(Stored items)
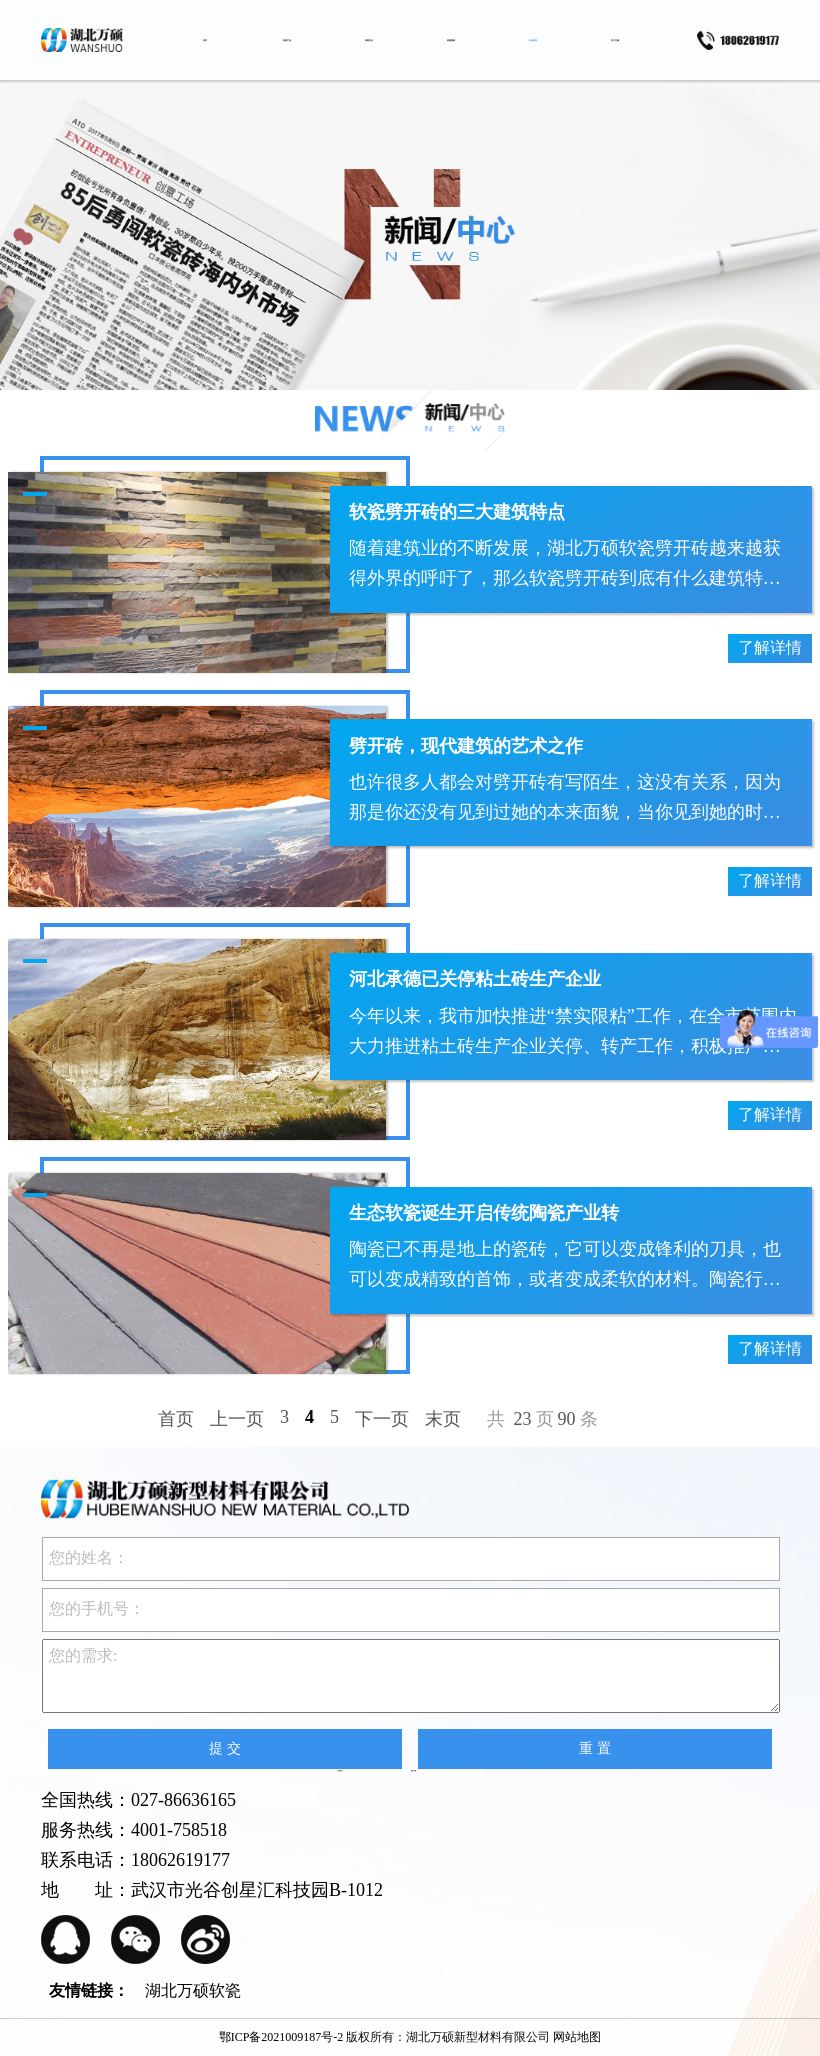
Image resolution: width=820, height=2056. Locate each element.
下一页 (382, 1419)
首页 (176, 1419)
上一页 (237, 1419)
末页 (443, 1419)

### Aim of the task
Return the data exactly as it stands, minus the pictures.

### Solution to this problem
Image resolution: width=820, height=2056. Locate each element.
下一页 (382, 1419)
首页 (176, 1419)
上一页 (237, 1419)
末页 (443, 1419)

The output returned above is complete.